**WHAT NEEDS TO BE DONE**
Restate each entry exactly, without pictures.
TASK DATA START
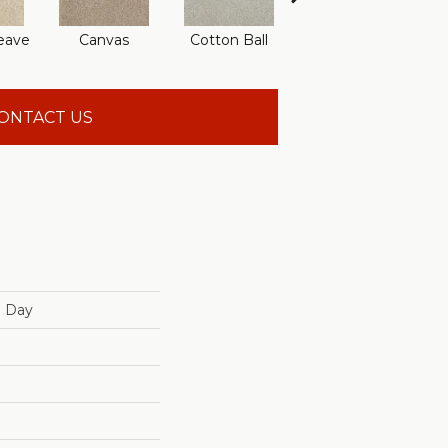
eave
Canvas
Cotton Ball
Deep Pool
F
ONTACT US
n Day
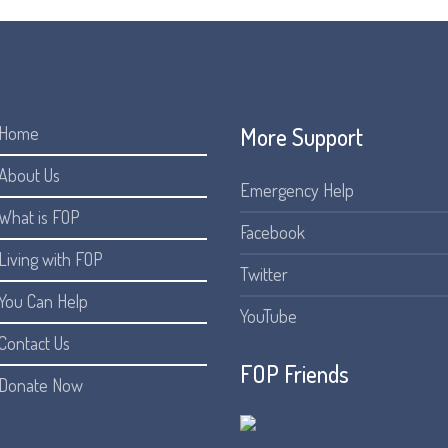
More Support
Home
About Us
Emergency Help
What is FOP
Facebook
Living with FOP
Twitter
You Can Help
YouTube
Contact Us
FOP Friends
Donate Now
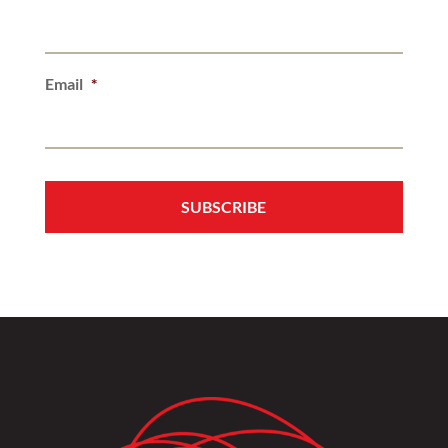
Email
*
TASK DATA END
**SOLVED PROBLEM**
eave
Canvas
Cotton Ball
Deep Pool
F
ONTACT US
n Day
More Support
Home
About Us
Emergency Help
What is FOP
Facebook
Living with FOP
Twitter
You Can Help
YouTube
Contact Us
FOP Friends
Donate Now
Email
*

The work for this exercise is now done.